Since most d3.js elements are objects and functions at the same time, we can change the internal state of both scales without assigning the result to anything. The domain of x is a list of discrete values. The domain of y is a range from 0 to d3.max of our dataset—the largest value.

Now we're going to draw the axes on our graph:

svg.append("g")
  .attr("class", "axis")
  .attr("transform", "translate(0, "+(height-pad)+")")
  .call(xAxis);

We've appended an element called g to the graph, given it the CSS class "axis", and moved the element to a place at the bottom-left of the graph with the transform attribute.

Finally, we call the xAxis function and let d3.js handle the rest.

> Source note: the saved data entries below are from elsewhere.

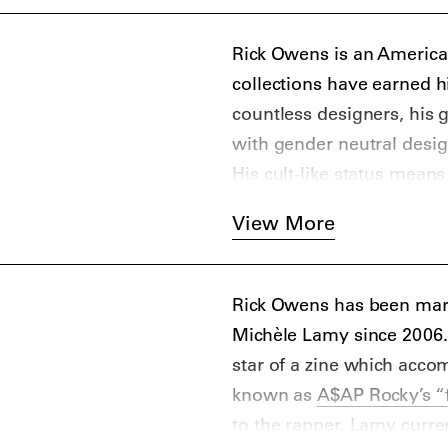
Rick Owens is an America
collections have earned 
countless designers, his 
with gender neutral desig
His cult-like status mean
of obscure boutiques to d
View More
Rocky
who rapped “Rick Ow
“Peso.”
Rick Owens has been marr
Michèle Lamy since 2006
star of a zine which acco
known as
A$AP Rocky’s “
to the rapper. Lamy curre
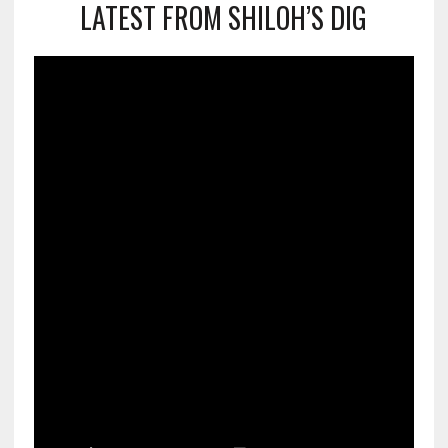
LATEST FROM SHILOH’S DIG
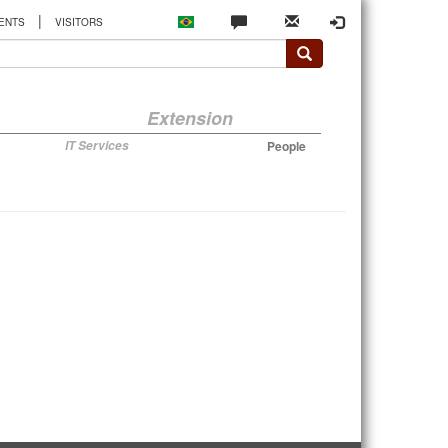
|
ENTS
VISITORS
Extension
IT Services
People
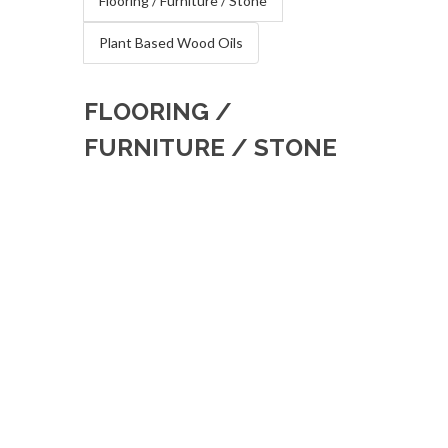
Flooring / Furniture / Stone
Plant Based Wood Oils
FLOORING /
FURNITURE / STONE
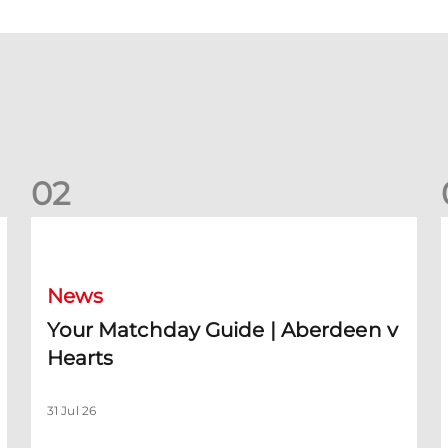
0
2
Your Matchday Guide | Aberdeen v Hearts
News
Your Matchday Guide | Aberdeen v
Hearts
31 Jul 26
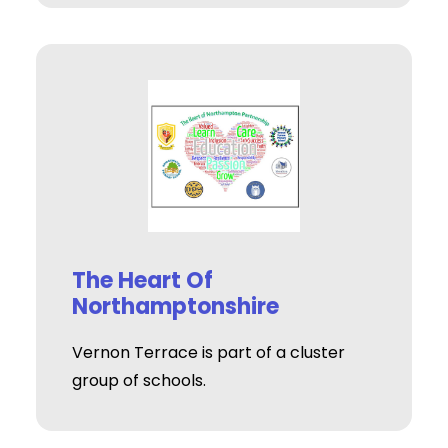
The Heart Of
Northamptonshire
Vernon Terrace is part of a cluster
group of schools.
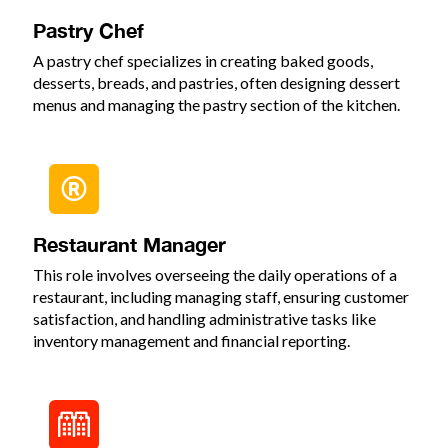
Pastry Chef
A pastry chef specializes in creating baked goods,
desserts, breads, and pastries, often designing dessert
menus and managing the pastry section of the kitchen.
Restaurant Manager
This role involves overseeing the daily operations of a
restaurant, including managing staff, ensuring customer
satisfaction, and handling administrative tasks like
inventory management and financial reporting.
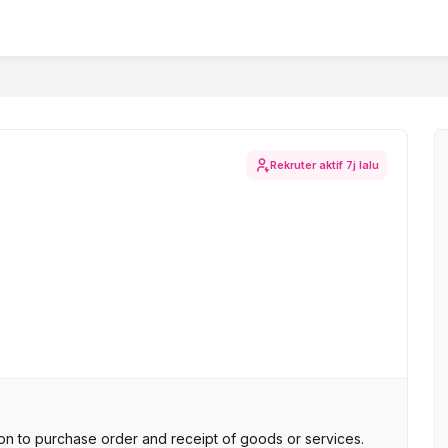
Rekruter aktif
7j lalu
n to purchase order and receipt of goods or services.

Drawing the other axis works exactly the same, but with different arguments:

svg.append("g")
  .attr("class", "axis")
  .attr("transform", "translate("+(left_pad-pad)+", 0)")
  .call(yAxis);

Now that our graph is labeled, it's finally time to draw some data:

svg.selectAll('rect')
  .data(data)
  .enter()
  .append('rect')
  .attr('class', 'bar')
  .attr('x', function (d) { return x(d.bucket); })
  .attr('width', x.rangeBand())
  .attr('y', function (d) { return y(d.N); })
  .attr('height', function (d) { return height-pad - y(d.N); });

Okay, there's plenty going on here, but this code is saying something very simple: for all rectangles (rect) in the graph, load our data, go through it, and for each item append a rect and then define some attributes.

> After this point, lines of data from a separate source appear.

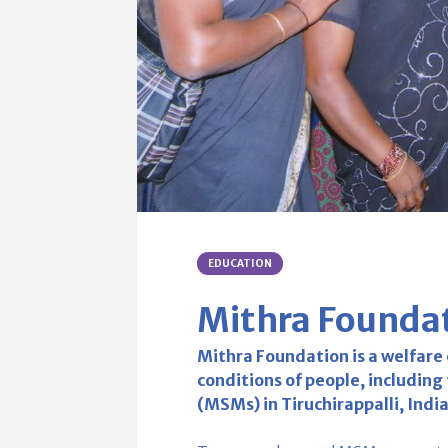
EDUCATION
Mithra Founda
Mithra Foundation is a welfare
conditions of people, includin
(MSMs) in Tiruchirappalli, Indi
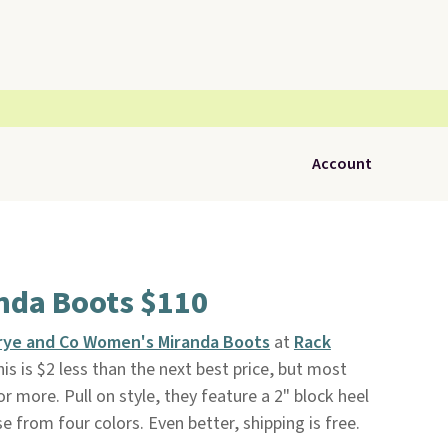
Account
nda Boots $110
rye and Co Women's Miranda Boots
at
Rack
is is $2 less than the next best price, but most
r more. Pull on style, they feature a 2" block heel
 from four colors. Even better, shipping is free.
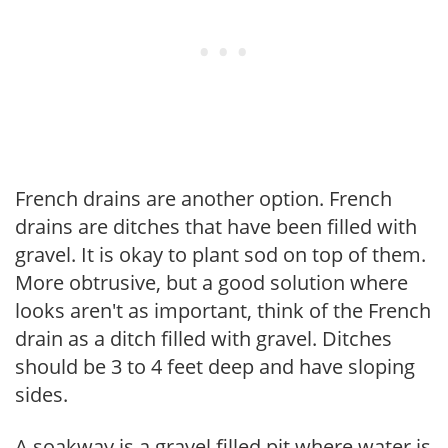
French drains are another option. French
drains are ditches that have been filled with
gravel. It is okay to plant sod on top of them.
More obtrusive, but a good solution where
looks aren't as important, think of the French
drain as a ditch filled with gravel. Ditches
should be 3 to 4 feet deep and have sloping
sides.
A soakway is a gravel filled pit where water is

The x scale helps us calculate the horizontal positions and rangeBand gives the width of the bar. The y scale calculates vertical positions and we manually get the height of each bar from y to the bottom. Note that whenever we needed a different value for every element, we defined an attribute as a function (x, y, and height); otherwise, we defined it as a value (width).

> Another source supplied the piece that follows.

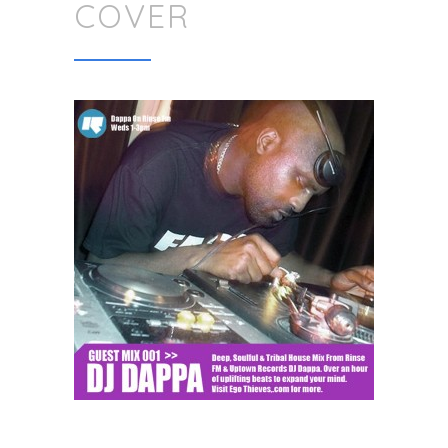
COVER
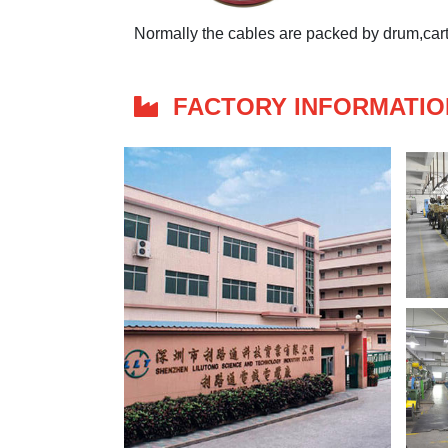
Normally the cables are packed by drum,carto
FACTORY INFORMATIO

Keep this in mind when you're tinkering.

Let's add some flourish and make each bar grow out of the horizontal axis. Time to dip our toes into animations!

Add five lines to the preceding code:

svg.selectAll('rect')
  .data(data)
  .enter()
  .append('rect')
  .attr('class', 'bar')
  .attr('x', function (d) { return x(d.bucket); })
  .attr('width', x.rangeBand())
  .attr('y', height-pad)
  .transition()
  .delay(function (d) { return d.bucket*20; })
  .duration(800)
  .attr('y', function (d) { return y(d.N); })
  .attr('height', function (d) { return height-pad - y(d.N); });

The difference is that we statically put all bars at the bottom (height-pad) and then entered a transition with .transition(). From here on, we define the transition we want.

First, we wanted each bar's transition delayed by 20 milliseconds using d.bucket*20. This gives the histogram a neat effect, gradually appearing from left to right instead of jumping up at once. Next, we said we wanted each animation to last just shy of a second with .duration(800). In the end, we defined the final values for the animated attributes—y and height are the same as in previous code—and d3.js is going to take care of the rest.

Refresh the page and voila! A beautiful histogram appears as shown in the following screenshot:

Hmm, not really. We need some CSS to make everything look perfect.

Remember that you can look at the full code on GitHub at https://github.com/Swizec/d3.js-book-examples/tree/master/ch1 if you didn't get something similar to the preceding screenshot.

Let's go into our HTML file and add some CSS on line 4, right after including bootstrap:

<style>
  .axis path,
  .axis line {
    fill: none;
    stroke: #eee;
    shape-rendering: crispEdges;
  }

  .axis text {
    font-size: 11px;
  }

  .bar {
    fill: steelblue;
  }
</style>

This is why we added all those classes to shapes. We made the axes thin, gave them a light-gray color, and used a relatively small font for the labels. The bars should be steel blue. Refresh the page now and the histogram is beautiful:

I suggest playing around with the values for width, height, left_pad, and pad to get a feel of the power of d3.js. You'll notice everything scales and adjusts to any size without having to change the other code. Marvelous!